### YOUR ASSIGNMENT
Skip the pictures and repeat each line of the data exactly.

### Data items

_ _ _

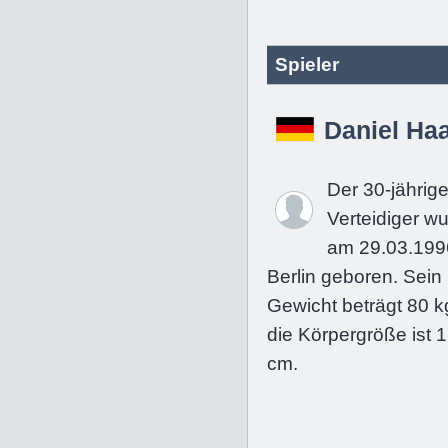
Spieler
Daniel Ha
Der 30-jährig
Verteidiger w
am 29.03.199
Berlin geboren. Sein
Gewicht beträgt 80 k
die Körpergröße ist 
cm.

_ _ _

### TASK SOLUTION
Spieler
Daniel Ha
Der 30-jährig
Verteidiger w
am 29.03.199
Berlin geboren. Sein
Gewicht beträgt 80 k
die Körpergröße ist 
cm.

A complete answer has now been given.